На этом бы у кого другого и закончилась ужасная, пропитанная кровью, глава биографии, именуемая Гражданской войной, но граф Евгений Комаровский был не таков. Прежние вожди более ему не внушали доверия – слишком близко он к ним стоял и знал то, что оставалось невидимым за фанфарами парадов и лаконичными строками приказов. В Праге у лихого гусара наконец, появились время и возможность все обдумать и спокойно оценить. Любовь к Отечеству, природная храбрость и ненависть к быдлу, возомнившему себя вершителями судеб, толкала к решительным действиям. Следовало продолжать борьбу. Но как?
Пользуясь упавшим на него с неба состоянием, Комаровский сколотил в Праге небольшую офицерскую группу, желавшую, как и он, сражаться во благо Отечества. Поиск личностей, способных повести за собой, продолжался несколько месяцев – как показалось Комаровскому, мучительно долго, – пока в один прекрасный день в квартиру графа не постучался коммивояжер, продававший французские велосипеды и мотоциклы.
Беседа с потенциальным «велолюбителем» длилась несколько часов, а спустя три дня в Праге уже был открыт филиал – и не только Сент-Этьенской мануфактуры, но и организации, именуемой «Внутренняя линия». Официальное назначение ее было – контрразведка, борьба с вражеским проникновением в ряды белой гвардии. Впрочем, можно ли говорить об официальности, когда речь шла об организации, существование которой оставалось секретом для большинства членов Русского Обще-Воинского Союза, а настоящие цели и средства борьбы не были известны ни генералам Врангелю и Кутепову, ни самому великому князю Николаю Николаевичу. Жесткая, спаянная железной дисциплиной, тайная организация выгодно отличалась от рыхлой и зачастую деморализованной массы белой эмиграции.
Приезд генерала Згурского был настоящим праздником и для Евгения Комаровского, и его соратников. Мысль о том, что, может быть, здесь со дня на день будет решаться судьба России, не оставляла графа, наполняя и без того энергичного молодого офицера каким-то воистину электрическим зарядом.

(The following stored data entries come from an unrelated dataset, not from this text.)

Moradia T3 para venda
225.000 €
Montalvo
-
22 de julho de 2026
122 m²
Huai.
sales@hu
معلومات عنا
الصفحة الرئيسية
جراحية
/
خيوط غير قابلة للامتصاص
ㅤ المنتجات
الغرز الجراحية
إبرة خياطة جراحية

«Если Шведов не врет, – крутилось у него в голове, – то ситуация в России развивается именно так, как подсказывает неумолимая логика. Окончание гражданской войны свело на нет отговорки большевиков – мол, немедленному выполнению сладкозвучных обещаний мешают Юденич, Деникин, Колчак, Врангель и иже с ними. Мир без аннексий и контрибуций? Где там! Шиш на блюде – миллиардные контрибуции, потеря Польши, Финляндии, Прибалтики, части Белоруссии и Украины. “Заводы и фабрики – рабочим”? Ан нет, не получается: без опытных инженеров и управленцев завод – не завод, а груда железного лома. “Земля – крестьянам”? Это да, это можно! Вот только идея отдавать урожай с этой земли большевикам у “пахарей-кормильцев” отчего-то не вызывает бурного восторга.
То и дело вспыхивают бунты: крестьяне – на Тамбовщине, рабочие – в самом Петрограде и его окрестностях… Знаемое ли дело – во время стачки на Обуховском заводе и в Колпино десятки тысяч воспетых “товарищами” пролетариев без всякой жалости разогнали прикладами и стрельбой поверх голов! Да что там рабочие! А мятеж Крондштадских моряков? Казалось бы, – вот она, цитадель революции, ленинская гвардия! Ведь и их допекло! И это только начальные толчки того огромного вулкана, которым не сегодня-завтра станет Россия!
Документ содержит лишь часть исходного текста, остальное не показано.